Already we can make two observations:

  1. The null operator code has no overhead! It compiles down to a simple null check and early return.
  2. The code size for the ternary operator is larger! It seems that the culprit is multiple field access; we touch this.bytes twice (first to compare it and second to invoke it) but the null operator version can implicitly avoid this.

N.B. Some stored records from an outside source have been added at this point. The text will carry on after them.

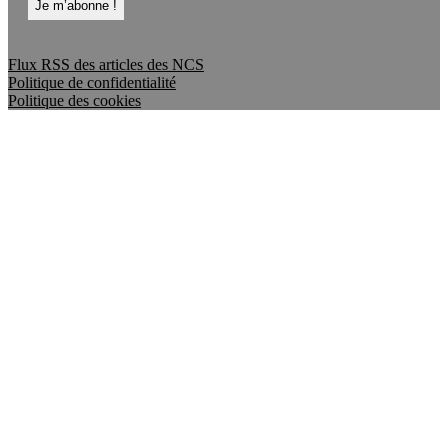
Flux RSS des articles des NCS
Politique de confidentialité
Politique des cookies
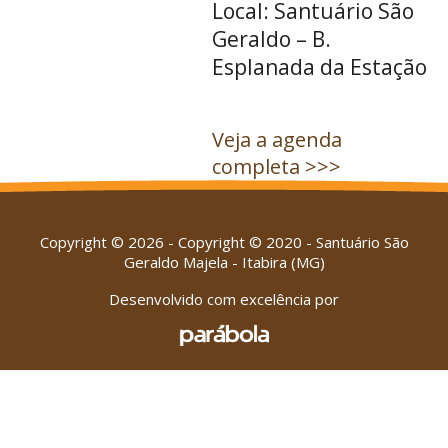
Local: Santuário São
Geraldo – B.
Esplanada da Estação
Veja a agenda
completa >>>
Copyright © 2026 - Copyright © 2020 - Santuário São
Geraldo Majela - Itabira (MG)
Desenvolvido com excelência por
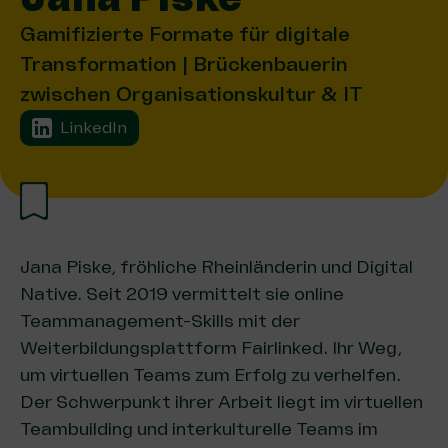
Gamifizierte Formate für digitale
Transformation | Brückenbauerin
zwischen Organisationskultur & IT
LinkedIn
Jana Piske, fröhliche Rheinländerin und Digital
Native. Seit 2019 vermittelt sie online
Teammanagement-Skills mit der
Weiterbildungsplattform Fairlinked
. Ihr Weg,
um virtuellen Teams zum Erfolg zu verhelfen.
Der Schwerpunkt ihrer Arbeit liegt im virtuellen
Teambuilding und interkulturelle Teams im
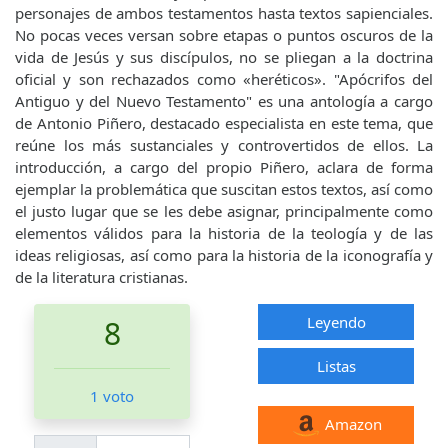
personajes de ambos testamentos hasta textos sapienciales.
No pocas veces versan sobre etapas o puntos oscuros de la
vida de Jesús y sus discípulos, no se pliegan a la doctrina
oficial y son rechazados como «heréticos». "Apócrifos del
Antiguo y del Nuevo Testamento" es una antología a cargo
de Antonio Piñero, destacado especialista en este tema, que
reúne los más sustanciales y controvertidos de ellos. La
introducción, a cargo del propio Piñero, aclara de forma
ejemplar la problemática que suscitan estos textos, así como
el justo lugar que se les debe asignar, principalmente como
elementos válidos para la historia de la teología y de las
ideas religiosas, así como para la historia de la iconografía y
de la literatura cristianas.
Leyendo
8
Listas
1 voto
Amazon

Ultimately, we need to see a benchmark to determine if we have a real difference in execution time, and to rule out any hidden heap allocations (I didn’t see any in the IL but always measure!):

    [SimpleJob(RuntimeMoniker.NetCoreApp31)]
    [MemoryDiagnoser]
    public class OperatorBenchmark
    {
        private MyValue nullVal;
        private MyValue hasVal;

        [GlobalSetup]
        public void Setup()
        {
            this.nullVal = default;
            this.hasVal = new MyValue(new byte[] { 0xA, 0xB, 0xC });
        }

        [Benchmark]
        public int NullN() => this.nullVal.SizeN;

        [Benchmark]
        public int NullT() => this.nullVal.SizeT;

        [Benchmark]
        public int HasN() => this.hasVal.SizeN;

        [Benchmark]
        public int HasT() => this.hasVal.SizeT;
    }

Using BenchmarkDotNet, we’ll compare four situations, the Cartesian product of { null value, has value } x { null operator, ternary operator }. Here are the results on my machine:

| Method |      Mean |     Error |    StdDev |    Median | Gen 0 | Gen 1 | Gen 2 | Allocated |
|------- |----------:|----------:|----------:|----------:|------:|------:|------:|----------:|
|  NullN | 0.5501 ns | 0.0175 ns | 0.0146 ns | 0.5463 ns |     - |     - |     - |         - |
|  NullT | 0.5400 ns | 0.0092 ns | 0.0076 ns | 0.5399 ns |     - |     - |     - |         - |
|   HasN | 0.5842 ns | 0.0483 ns | 0.0693 ns | 0.5421 ns |     - |     - |     - |         - |
|   HasT | 0.5401 ns | 0.0085 ns | 0.0066 ns | 0.5381 ns |     - |     - |     - |         - |

Given the extremely small running times, the error range, and the median values, it’s safe to call these more or less identical in terms of speed. And look, no heap allocation!

On balance, I say use the null operators. The code style is idiomatic, the IL code size is smaller, and the runtime performance is nearly equivalent as the next most terse ternary option.